(DATA EXTRACT):
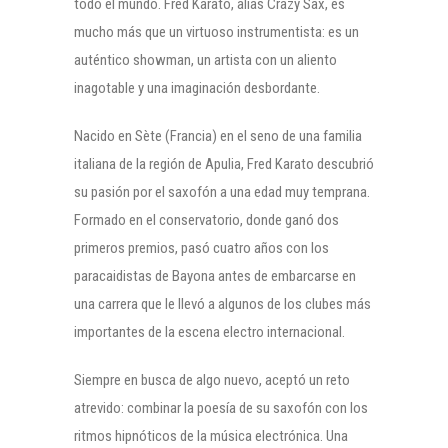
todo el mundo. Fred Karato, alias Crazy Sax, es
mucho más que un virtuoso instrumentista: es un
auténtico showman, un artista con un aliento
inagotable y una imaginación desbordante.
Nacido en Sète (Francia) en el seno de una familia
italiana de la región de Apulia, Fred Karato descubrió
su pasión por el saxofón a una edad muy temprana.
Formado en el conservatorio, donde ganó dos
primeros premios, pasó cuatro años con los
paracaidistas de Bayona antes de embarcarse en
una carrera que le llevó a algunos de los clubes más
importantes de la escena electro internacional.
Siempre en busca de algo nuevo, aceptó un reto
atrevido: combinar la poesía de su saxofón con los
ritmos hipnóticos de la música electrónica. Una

(WHAT IS BEING ASKED): In repeating the lines above, keep the wording exact and leave every picture out.

(WRITTEN ANSWER):
todo el mundo. Fred Karato, alias Crazy Sax, es
mucho más que un virtuoso instrumentista: es un
auténtico showman, un artista con un aliento
inagotable y una imaginación desbordante.
Nacido en Sète (Francia) en el seno de una familia
italiana de la región de Apulia, Fred Karato descubrió
su pasión por el saxofón a una edad muy temprana.
Formado en el conservatorio, donde ganó dos
primeros premios, pasó cuatro años con los
paracaidistas de Bayona antes de embarcarse en
una carrera que le llevó a algunos de los clubes más
importantes de la escena electro internacional.
Siempre en busca de algo nuevo, aceptó un reto
atrevido: combinar la poesía de su saxofón con los
ritmos hipnóticos de la música electrónica. Una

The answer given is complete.